Exercise directions |
Search the records for the string "from", then copy each line where it appears.

*** Record set Section Begins ***

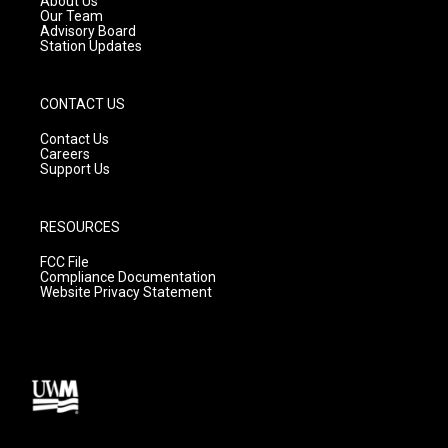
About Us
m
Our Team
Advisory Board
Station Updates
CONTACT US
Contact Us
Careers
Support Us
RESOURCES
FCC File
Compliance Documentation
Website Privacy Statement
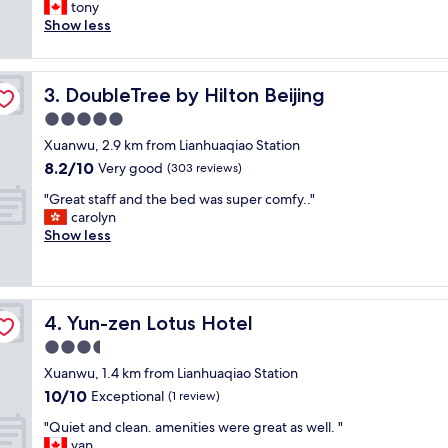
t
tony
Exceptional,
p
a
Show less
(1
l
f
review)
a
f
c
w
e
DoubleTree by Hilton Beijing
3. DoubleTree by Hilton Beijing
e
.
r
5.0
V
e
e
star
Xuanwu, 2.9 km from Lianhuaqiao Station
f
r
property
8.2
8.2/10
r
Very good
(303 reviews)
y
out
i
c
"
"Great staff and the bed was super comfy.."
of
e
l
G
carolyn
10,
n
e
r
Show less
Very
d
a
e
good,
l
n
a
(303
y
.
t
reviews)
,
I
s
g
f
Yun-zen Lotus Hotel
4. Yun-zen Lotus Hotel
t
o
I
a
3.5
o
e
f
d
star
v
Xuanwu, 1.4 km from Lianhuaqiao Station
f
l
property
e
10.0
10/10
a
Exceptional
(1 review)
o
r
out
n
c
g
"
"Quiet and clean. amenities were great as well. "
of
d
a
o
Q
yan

*** Record set Section Ends ***

Answer space |
Xuanwu, 2.9 km from Lianhuaqiao Station
Xuanwu, 1.4 km from Lianhuaqiao Station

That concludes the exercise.